Material supplied:
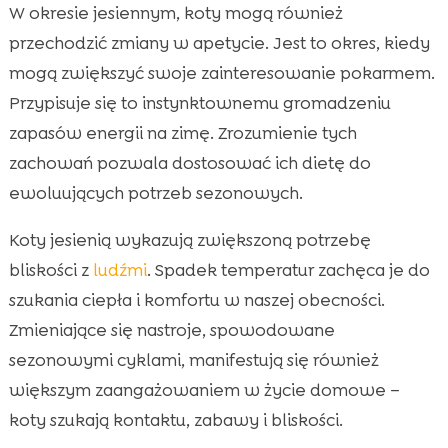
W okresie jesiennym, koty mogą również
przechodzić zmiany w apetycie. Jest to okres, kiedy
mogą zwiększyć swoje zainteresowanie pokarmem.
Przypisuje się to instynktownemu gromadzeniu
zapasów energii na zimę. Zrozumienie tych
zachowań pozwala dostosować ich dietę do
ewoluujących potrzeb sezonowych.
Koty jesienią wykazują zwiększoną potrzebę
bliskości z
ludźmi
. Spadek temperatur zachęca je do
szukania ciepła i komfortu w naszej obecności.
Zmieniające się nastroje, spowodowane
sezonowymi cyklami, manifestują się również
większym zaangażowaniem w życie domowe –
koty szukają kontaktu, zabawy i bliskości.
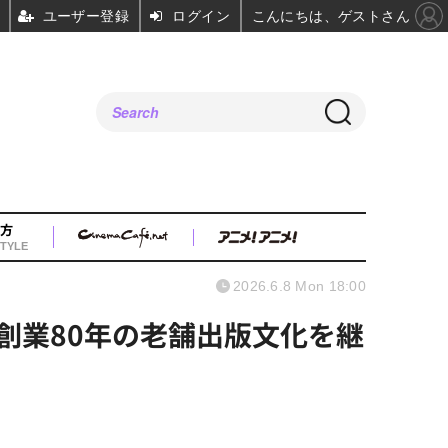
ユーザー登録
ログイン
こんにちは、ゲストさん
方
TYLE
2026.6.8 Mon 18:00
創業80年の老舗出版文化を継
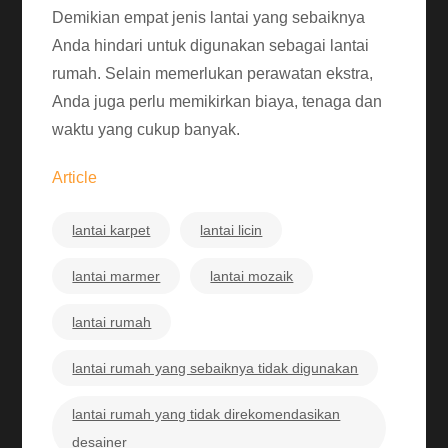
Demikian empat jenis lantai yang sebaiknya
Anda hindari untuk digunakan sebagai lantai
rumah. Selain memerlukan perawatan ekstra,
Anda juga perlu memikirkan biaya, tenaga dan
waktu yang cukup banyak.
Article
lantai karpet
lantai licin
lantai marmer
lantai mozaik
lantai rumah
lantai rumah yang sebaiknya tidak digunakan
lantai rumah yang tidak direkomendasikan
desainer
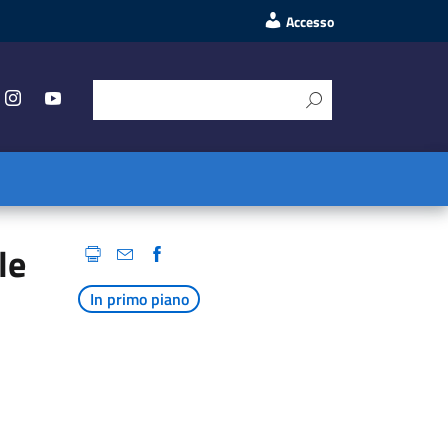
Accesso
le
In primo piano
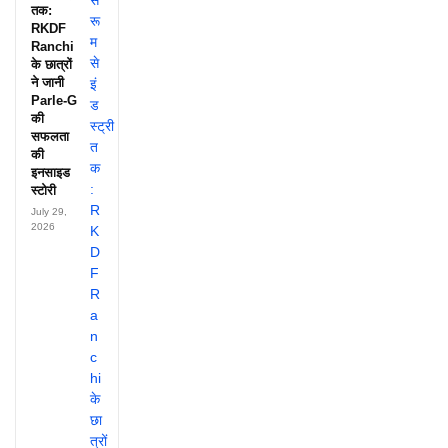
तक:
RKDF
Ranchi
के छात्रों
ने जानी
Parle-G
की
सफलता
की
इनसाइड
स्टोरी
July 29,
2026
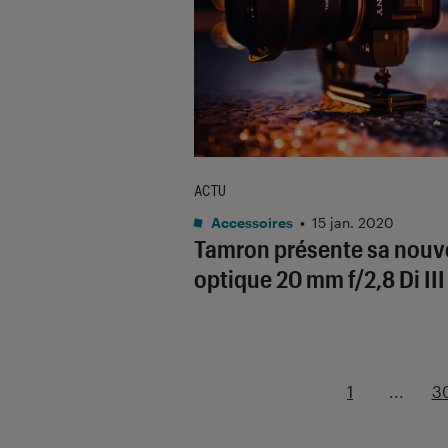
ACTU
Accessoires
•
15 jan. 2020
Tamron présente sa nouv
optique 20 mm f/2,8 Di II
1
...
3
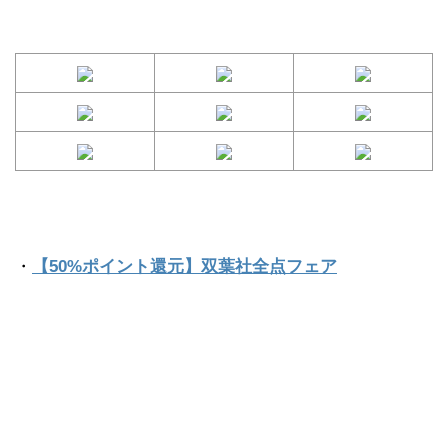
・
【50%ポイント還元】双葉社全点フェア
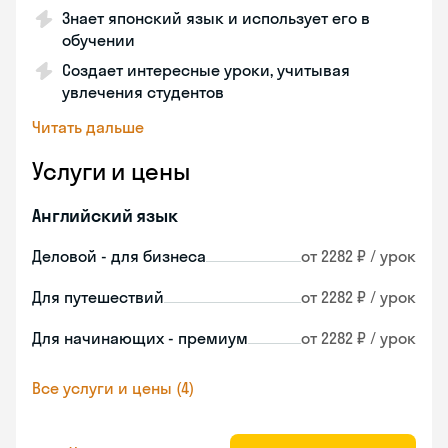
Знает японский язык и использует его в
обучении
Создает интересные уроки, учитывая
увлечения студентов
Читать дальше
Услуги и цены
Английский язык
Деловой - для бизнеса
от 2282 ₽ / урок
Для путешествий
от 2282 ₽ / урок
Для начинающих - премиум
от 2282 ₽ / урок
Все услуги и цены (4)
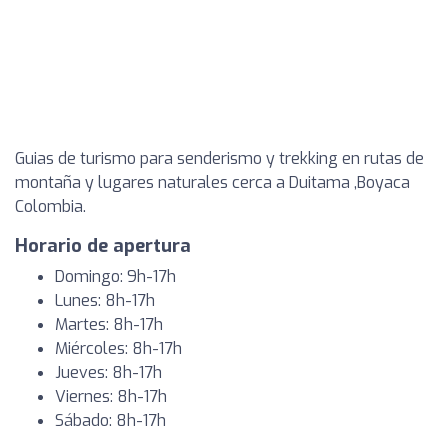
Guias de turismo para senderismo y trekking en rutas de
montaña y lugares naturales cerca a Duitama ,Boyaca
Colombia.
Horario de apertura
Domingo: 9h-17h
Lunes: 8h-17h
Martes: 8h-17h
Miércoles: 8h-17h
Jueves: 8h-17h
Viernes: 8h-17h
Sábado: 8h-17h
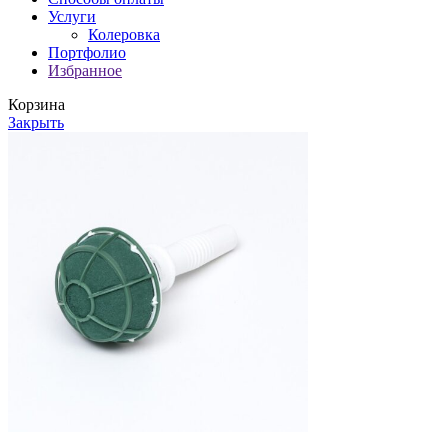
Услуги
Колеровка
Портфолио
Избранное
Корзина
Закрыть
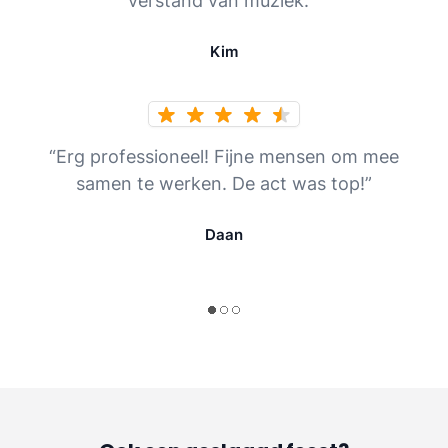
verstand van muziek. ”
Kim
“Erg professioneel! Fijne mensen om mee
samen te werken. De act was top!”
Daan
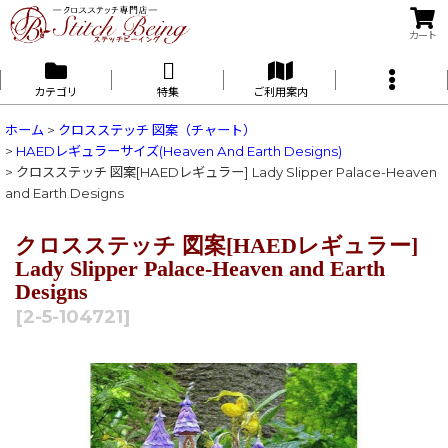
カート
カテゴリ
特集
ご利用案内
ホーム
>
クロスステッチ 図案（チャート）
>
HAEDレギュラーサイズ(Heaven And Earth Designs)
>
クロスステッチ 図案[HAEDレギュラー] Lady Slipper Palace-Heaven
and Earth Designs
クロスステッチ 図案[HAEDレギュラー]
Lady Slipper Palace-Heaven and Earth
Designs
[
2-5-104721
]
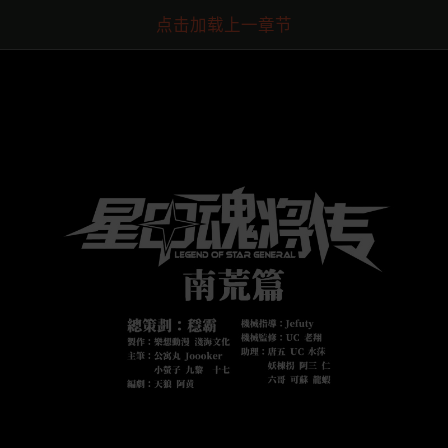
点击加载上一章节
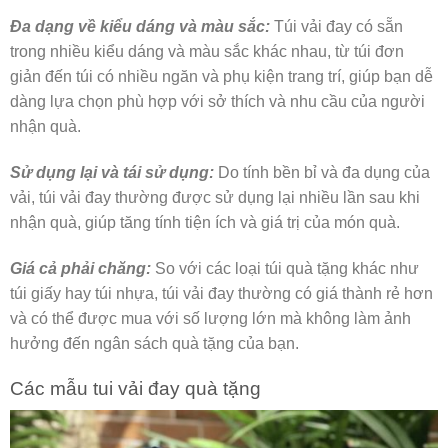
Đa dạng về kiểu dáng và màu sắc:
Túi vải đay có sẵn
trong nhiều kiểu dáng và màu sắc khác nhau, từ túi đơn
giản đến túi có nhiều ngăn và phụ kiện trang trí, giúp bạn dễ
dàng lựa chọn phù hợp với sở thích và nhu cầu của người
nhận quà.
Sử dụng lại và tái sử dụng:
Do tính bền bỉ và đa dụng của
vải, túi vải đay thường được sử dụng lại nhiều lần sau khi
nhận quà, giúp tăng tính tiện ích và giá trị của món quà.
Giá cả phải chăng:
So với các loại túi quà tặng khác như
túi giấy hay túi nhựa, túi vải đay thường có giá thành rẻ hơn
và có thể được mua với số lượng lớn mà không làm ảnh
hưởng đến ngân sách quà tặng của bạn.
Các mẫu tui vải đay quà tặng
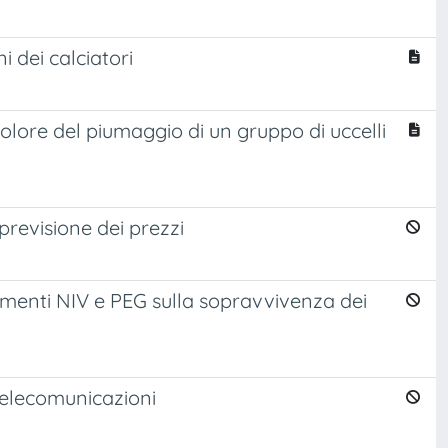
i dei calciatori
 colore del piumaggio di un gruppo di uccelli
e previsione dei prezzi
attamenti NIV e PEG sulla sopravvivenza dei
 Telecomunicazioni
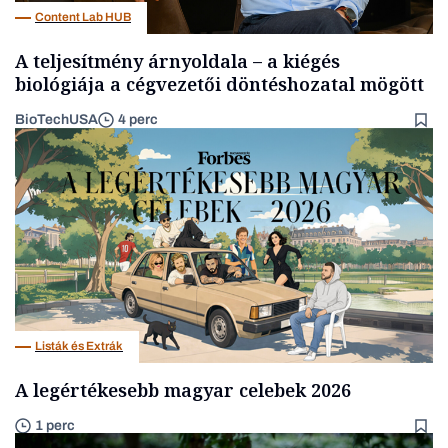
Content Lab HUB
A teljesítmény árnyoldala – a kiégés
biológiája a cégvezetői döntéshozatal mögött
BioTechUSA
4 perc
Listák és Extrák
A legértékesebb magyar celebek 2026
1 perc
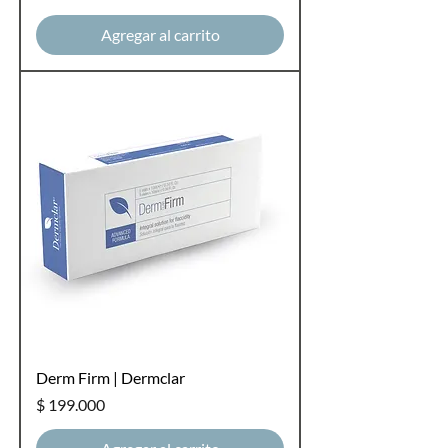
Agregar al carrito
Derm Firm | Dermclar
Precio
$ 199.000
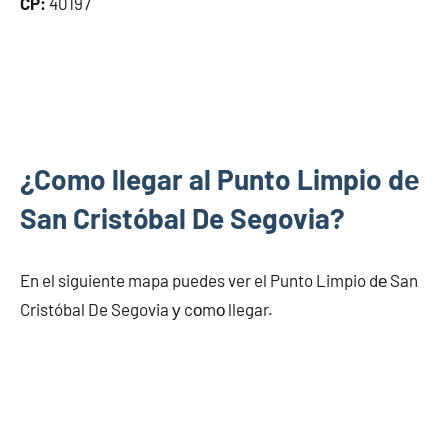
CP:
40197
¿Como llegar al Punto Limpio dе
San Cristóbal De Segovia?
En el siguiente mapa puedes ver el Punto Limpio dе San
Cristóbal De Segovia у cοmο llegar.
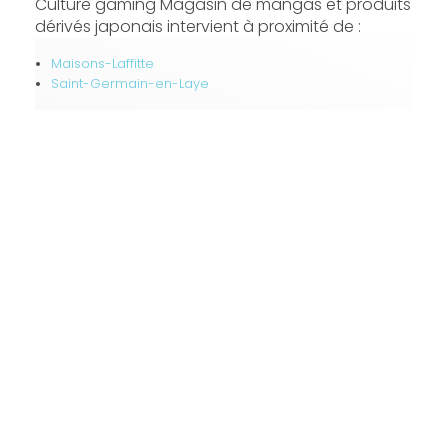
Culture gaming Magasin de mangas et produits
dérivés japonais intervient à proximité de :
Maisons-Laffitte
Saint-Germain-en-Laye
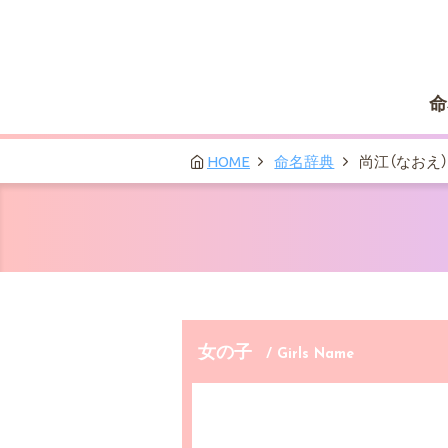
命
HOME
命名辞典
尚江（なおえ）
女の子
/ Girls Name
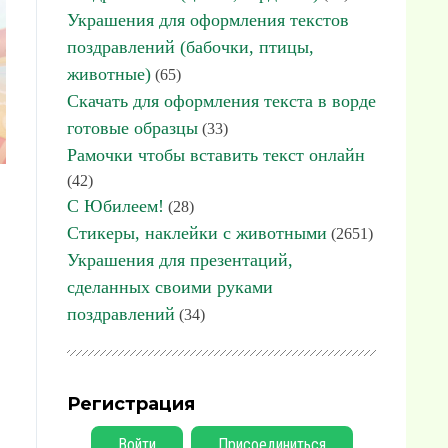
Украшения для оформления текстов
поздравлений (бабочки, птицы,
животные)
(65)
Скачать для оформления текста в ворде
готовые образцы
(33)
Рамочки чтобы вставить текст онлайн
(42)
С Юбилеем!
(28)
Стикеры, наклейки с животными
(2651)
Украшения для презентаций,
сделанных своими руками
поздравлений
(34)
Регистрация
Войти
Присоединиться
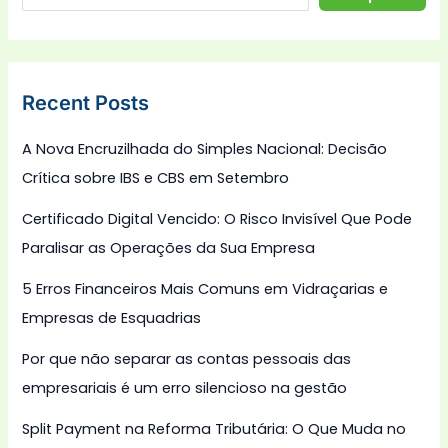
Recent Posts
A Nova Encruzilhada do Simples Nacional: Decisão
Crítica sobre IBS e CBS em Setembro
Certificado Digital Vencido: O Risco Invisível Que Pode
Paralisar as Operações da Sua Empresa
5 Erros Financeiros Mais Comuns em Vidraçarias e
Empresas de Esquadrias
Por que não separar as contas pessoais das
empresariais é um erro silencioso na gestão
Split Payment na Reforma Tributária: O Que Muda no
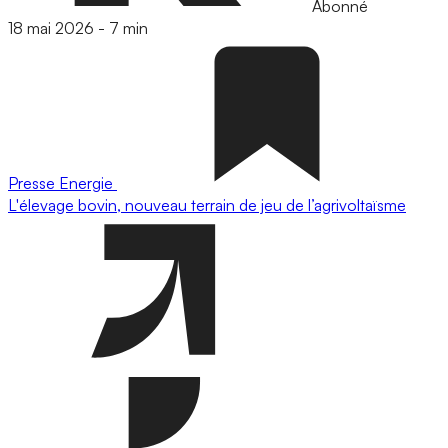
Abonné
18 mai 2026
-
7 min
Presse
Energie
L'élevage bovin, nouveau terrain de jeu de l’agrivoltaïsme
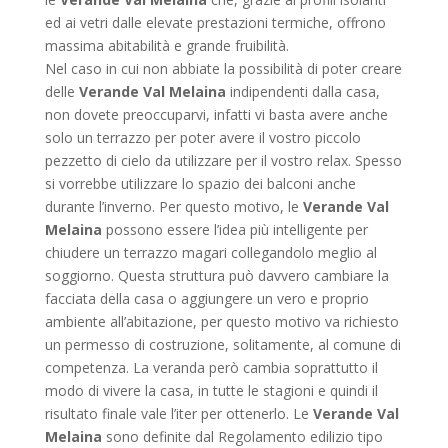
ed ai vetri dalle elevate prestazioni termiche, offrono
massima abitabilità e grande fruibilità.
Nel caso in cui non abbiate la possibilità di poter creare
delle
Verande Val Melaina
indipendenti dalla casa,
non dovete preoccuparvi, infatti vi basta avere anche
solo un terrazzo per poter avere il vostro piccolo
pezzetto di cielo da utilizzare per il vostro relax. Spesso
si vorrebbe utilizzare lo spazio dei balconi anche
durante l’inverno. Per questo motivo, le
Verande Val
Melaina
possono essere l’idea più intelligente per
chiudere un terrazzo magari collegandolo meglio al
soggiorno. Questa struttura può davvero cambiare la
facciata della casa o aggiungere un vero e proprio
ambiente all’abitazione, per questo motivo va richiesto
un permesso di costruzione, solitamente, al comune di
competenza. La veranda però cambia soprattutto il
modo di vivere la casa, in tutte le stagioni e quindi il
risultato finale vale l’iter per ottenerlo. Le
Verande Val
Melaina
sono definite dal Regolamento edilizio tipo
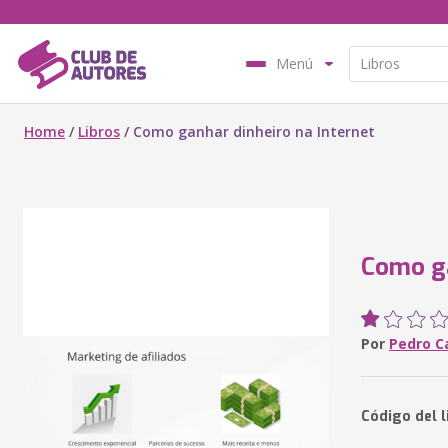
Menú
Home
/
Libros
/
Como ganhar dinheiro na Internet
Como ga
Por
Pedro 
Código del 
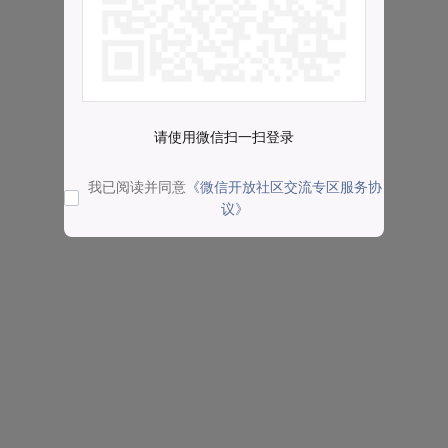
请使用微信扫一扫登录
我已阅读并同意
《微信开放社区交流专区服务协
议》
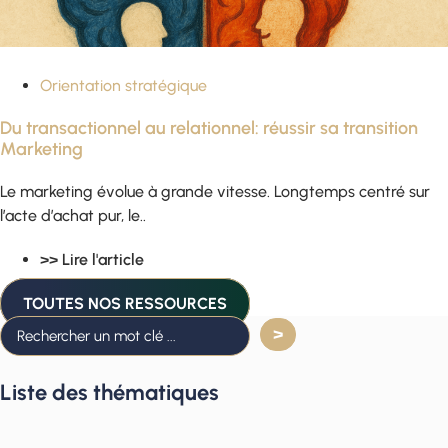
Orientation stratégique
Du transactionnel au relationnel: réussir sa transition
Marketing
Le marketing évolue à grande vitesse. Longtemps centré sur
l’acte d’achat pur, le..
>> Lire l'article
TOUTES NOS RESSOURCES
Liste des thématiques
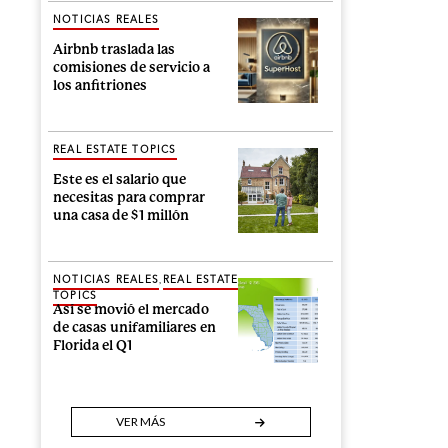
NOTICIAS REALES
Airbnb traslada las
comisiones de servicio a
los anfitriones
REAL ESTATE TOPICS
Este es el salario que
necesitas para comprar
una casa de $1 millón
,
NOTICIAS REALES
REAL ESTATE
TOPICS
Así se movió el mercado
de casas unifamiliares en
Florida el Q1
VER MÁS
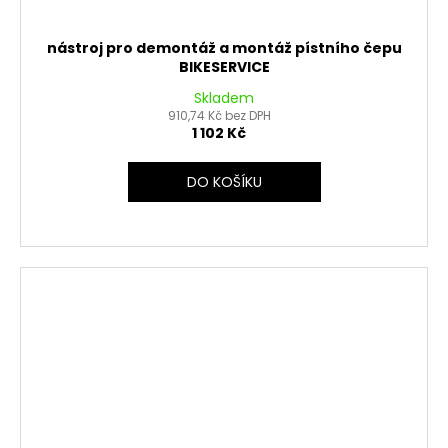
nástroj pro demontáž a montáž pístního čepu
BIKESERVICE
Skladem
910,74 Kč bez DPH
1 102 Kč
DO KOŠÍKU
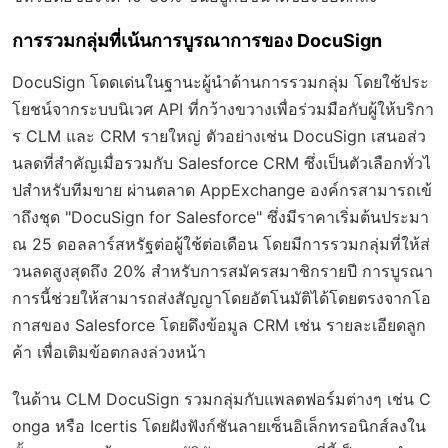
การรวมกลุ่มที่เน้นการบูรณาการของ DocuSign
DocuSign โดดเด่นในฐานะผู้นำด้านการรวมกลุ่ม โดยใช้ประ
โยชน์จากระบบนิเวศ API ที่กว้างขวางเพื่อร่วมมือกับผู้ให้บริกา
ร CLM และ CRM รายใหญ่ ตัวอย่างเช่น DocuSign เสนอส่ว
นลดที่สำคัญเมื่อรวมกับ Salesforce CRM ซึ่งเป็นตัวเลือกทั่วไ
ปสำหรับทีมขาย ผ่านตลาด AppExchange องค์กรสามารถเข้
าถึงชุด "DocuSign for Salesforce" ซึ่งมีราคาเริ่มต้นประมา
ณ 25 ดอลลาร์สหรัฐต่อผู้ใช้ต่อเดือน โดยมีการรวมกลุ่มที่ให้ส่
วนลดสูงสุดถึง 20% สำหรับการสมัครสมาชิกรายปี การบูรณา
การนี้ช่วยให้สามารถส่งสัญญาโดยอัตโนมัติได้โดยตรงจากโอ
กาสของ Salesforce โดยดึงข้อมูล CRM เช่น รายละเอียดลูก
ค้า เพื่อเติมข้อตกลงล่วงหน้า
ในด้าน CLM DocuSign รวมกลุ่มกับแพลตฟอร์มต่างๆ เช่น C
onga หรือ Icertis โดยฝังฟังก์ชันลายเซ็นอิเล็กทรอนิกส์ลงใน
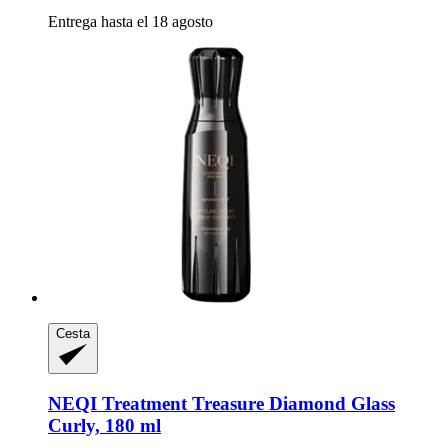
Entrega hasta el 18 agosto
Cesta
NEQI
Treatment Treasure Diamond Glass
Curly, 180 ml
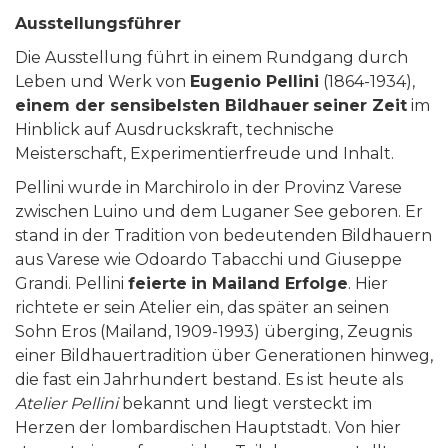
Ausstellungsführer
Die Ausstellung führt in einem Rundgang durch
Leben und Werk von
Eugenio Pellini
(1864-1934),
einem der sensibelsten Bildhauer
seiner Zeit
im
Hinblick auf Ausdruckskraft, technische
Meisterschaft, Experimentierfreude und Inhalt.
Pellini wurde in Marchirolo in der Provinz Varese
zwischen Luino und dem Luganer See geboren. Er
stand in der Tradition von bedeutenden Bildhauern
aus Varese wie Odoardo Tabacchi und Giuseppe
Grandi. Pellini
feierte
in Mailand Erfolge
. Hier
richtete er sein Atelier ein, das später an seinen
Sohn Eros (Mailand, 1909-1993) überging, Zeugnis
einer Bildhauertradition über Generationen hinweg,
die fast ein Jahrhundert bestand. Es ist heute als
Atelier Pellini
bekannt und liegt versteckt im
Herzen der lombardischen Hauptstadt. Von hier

Problem requirements: Reproduce only the lines from the beginning of the data through the line that contains "ewoluujących potrzeb sezonowych.", both included, and please drop the pictures.

Exercise response:
W okresie jesiennym, koty mogą również
przechodzić zmiany w apetycie. Jest to okres, kiedy
mogą zwiększyć swoje zainteresowanie pokarmem.
Przypisuje się to instynktownemu gromadzeniu
zapasów energii na zimę. Zrozumienie tych
zachowań pozwala dostosować ich dietę do
ewoluujących potrzeb sezonowych.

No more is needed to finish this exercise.